«Les gratitudes»: Un roman d’une rare puissance sur les dettes morales et ces liens invisibles qui nous gouvernent.
«Les gratitudes»: nouveau roman de Delphine de Vigan. Le livre est court, cent soixante pages, très aérées. Les dialogues prennent une grande place par rapport à la partie narrative. La lecture est donc fluide, très rapide.
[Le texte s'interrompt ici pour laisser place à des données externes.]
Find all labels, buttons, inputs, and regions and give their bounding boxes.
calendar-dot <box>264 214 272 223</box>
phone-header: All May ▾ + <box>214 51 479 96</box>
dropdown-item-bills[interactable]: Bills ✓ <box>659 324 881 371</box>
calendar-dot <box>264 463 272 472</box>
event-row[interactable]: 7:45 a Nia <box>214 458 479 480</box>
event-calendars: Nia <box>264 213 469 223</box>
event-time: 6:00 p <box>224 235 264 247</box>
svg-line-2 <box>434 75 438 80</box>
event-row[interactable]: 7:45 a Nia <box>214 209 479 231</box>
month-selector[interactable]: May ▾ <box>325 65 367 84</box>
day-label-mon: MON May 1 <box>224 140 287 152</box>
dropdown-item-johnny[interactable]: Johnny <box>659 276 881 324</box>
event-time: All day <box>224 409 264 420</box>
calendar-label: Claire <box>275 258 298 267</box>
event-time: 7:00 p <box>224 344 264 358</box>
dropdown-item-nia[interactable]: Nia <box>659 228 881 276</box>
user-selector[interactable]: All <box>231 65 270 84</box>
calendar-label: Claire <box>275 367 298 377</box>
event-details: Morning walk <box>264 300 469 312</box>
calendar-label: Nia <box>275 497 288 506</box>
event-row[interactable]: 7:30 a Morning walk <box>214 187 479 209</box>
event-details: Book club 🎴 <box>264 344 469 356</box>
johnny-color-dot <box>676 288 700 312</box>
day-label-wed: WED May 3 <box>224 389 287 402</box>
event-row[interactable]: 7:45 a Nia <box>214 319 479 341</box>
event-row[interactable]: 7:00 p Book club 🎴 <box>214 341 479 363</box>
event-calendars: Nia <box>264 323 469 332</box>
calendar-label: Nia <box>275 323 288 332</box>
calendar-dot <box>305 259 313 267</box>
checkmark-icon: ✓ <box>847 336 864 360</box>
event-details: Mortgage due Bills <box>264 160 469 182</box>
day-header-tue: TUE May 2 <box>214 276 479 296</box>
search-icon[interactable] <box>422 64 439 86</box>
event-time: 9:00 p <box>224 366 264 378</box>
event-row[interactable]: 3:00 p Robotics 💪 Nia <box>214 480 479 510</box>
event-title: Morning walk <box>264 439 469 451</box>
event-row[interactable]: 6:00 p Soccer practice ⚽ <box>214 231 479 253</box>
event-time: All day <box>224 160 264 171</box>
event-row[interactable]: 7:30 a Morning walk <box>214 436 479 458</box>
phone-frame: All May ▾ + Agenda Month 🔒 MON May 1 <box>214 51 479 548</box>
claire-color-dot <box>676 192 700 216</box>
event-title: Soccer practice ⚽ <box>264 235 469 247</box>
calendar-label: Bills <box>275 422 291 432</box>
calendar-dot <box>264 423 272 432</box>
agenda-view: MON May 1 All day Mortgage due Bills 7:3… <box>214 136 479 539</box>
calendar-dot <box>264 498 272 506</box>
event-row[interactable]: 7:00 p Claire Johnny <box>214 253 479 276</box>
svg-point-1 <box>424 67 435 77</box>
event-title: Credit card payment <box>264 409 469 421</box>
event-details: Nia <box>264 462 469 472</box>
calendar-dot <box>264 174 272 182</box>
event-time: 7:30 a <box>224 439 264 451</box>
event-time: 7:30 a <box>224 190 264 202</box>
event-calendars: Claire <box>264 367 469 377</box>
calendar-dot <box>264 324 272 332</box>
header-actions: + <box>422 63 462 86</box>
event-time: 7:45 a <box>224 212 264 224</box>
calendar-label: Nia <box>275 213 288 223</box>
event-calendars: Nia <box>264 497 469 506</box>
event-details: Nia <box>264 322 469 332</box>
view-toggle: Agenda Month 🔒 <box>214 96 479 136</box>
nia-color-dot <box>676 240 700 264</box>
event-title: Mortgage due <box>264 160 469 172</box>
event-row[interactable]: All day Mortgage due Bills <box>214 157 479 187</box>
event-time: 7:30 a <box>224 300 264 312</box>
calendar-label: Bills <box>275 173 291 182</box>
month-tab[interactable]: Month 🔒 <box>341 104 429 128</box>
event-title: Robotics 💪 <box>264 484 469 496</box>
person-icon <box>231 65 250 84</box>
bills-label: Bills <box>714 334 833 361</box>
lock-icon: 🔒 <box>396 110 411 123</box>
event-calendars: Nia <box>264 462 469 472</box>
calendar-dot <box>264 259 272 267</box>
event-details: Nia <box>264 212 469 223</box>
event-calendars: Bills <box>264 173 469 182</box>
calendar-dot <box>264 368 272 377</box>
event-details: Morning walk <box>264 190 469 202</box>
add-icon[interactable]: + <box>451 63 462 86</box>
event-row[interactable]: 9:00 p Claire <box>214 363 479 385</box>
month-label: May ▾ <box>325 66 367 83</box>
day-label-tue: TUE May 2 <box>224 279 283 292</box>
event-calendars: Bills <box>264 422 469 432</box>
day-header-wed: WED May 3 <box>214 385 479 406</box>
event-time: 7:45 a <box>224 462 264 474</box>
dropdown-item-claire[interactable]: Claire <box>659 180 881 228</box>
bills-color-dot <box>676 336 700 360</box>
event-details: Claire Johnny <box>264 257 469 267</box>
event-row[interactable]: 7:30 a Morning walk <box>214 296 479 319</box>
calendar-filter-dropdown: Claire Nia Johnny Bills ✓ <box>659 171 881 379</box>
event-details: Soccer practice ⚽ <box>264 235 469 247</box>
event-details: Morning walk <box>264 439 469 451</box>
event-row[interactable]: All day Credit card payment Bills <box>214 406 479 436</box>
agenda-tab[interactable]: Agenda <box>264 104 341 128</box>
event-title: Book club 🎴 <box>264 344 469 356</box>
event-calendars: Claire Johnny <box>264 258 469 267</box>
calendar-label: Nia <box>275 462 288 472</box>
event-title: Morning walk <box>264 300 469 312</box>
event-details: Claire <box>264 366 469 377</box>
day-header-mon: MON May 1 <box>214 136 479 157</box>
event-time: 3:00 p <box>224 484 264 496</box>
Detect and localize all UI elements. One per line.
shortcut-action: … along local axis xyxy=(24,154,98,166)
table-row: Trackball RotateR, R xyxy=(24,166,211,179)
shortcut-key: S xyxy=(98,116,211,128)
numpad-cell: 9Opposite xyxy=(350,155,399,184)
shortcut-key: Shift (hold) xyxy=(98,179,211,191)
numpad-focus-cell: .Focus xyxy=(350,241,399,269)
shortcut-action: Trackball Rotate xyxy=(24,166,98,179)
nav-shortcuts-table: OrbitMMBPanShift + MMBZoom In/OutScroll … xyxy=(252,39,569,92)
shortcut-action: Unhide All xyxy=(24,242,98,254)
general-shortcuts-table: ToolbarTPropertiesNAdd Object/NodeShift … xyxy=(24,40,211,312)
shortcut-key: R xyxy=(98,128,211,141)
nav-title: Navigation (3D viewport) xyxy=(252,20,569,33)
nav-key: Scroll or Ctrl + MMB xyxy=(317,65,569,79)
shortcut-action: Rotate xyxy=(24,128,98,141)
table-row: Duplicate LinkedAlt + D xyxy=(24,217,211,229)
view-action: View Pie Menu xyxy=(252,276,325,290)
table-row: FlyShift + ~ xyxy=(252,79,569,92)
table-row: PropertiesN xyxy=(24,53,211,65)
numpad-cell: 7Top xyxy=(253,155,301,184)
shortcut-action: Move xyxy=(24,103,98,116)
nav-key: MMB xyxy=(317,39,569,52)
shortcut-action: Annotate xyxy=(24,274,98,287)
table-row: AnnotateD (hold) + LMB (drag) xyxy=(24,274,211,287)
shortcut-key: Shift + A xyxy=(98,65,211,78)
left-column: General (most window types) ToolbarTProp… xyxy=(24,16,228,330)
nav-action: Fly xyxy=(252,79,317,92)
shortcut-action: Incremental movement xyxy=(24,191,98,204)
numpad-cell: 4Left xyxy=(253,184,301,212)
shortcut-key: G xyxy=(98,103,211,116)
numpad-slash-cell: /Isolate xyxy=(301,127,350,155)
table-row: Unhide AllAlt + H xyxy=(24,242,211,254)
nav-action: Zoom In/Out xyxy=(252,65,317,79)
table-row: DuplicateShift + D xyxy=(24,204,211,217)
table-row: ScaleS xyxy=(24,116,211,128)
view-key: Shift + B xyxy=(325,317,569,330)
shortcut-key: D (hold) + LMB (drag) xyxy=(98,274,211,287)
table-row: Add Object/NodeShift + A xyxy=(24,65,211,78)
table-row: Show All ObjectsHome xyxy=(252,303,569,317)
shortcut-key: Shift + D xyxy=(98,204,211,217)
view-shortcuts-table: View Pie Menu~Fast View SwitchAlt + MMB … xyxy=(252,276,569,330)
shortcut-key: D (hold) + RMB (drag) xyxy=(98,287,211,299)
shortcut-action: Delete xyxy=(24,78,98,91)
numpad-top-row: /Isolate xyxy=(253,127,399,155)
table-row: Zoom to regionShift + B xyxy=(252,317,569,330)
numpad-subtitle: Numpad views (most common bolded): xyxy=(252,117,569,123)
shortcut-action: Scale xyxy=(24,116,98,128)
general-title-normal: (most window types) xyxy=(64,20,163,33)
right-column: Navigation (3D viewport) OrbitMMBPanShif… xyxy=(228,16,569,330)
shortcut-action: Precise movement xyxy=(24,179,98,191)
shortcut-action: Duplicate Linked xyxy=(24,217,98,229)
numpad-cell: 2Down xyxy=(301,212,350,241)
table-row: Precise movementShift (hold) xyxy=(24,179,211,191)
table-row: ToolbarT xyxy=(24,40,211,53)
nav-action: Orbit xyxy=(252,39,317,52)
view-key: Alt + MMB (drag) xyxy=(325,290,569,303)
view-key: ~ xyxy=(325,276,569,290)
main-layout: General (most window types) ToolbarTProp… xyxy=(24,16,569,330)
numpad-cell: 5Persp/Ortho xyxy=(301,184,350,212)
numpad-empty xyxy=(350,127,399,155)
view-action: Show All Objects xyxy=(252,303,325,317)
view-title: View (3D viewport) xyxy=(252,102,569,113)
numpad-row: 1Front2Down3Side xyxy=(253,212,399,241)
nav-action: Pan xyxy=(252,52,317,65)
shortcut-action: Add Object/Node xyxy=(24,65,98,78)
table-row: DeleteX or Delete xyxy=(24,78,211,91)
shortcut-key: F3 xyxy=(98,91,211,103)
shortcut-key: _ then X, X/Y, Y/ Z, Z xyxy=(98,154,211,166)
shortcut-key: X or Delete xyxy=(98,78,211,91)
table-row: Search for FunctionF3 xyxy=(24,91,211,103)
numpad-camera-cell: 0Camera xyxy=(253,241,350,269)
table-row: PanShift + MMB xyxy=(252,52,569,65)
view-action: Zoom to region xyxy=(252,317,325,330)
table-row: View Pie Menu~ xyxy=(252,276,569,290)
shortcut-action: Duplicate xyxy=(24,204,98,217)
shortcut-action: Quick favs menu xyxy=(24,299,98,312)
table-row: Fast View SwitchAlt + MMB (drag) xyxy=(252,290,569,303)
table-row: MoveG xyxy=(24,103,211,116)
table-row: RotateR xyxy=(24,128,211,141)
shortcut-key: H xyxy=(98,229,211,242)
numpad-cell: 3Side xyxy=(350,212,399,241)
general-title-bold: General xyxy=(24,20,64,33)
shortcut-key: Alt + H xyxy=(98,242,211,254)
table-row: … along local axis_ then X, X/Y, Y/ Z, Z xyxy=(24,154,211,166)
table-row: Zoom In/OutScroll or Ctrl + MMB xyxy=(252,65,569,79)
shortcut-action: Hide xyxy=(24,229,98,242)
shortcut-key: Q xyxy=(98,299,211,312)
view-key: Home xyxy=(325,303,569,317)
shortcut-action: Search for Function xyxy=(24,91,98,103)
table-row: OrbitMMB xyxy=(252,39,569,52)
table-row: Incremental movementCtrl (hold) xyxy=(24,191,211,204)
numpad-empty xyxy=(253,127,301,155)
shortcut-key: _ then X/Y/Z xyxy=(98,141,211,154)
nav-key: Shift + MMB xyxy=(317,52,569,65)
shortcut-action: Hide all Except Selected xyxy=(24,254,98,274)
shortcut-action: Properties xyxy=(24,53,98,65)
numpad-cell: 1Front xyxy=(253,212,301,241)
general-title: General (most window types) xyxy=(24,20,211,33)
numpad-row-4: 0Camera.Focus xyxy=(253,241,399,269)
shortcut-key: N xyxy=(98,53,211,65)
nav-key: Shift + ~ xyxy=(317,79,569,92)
Les personnages sont trois. Michka est une femme très âgée, sans famille. En perte d’autonomie, elle est contrainte de s’installer dans une résidence pour personnes âgées dépendantes. Face à elle, deux narrateurs, qui interviennent tour à tour. Marie, une jeune femme qui habite l’immeuble où Michka a vécu et qui s’efforce de lui rendre visite régulièrement. Jérôme, un orthophoniste exerçant dans la maison de retraite, passionné par son métier, aux petits soins pour Michka.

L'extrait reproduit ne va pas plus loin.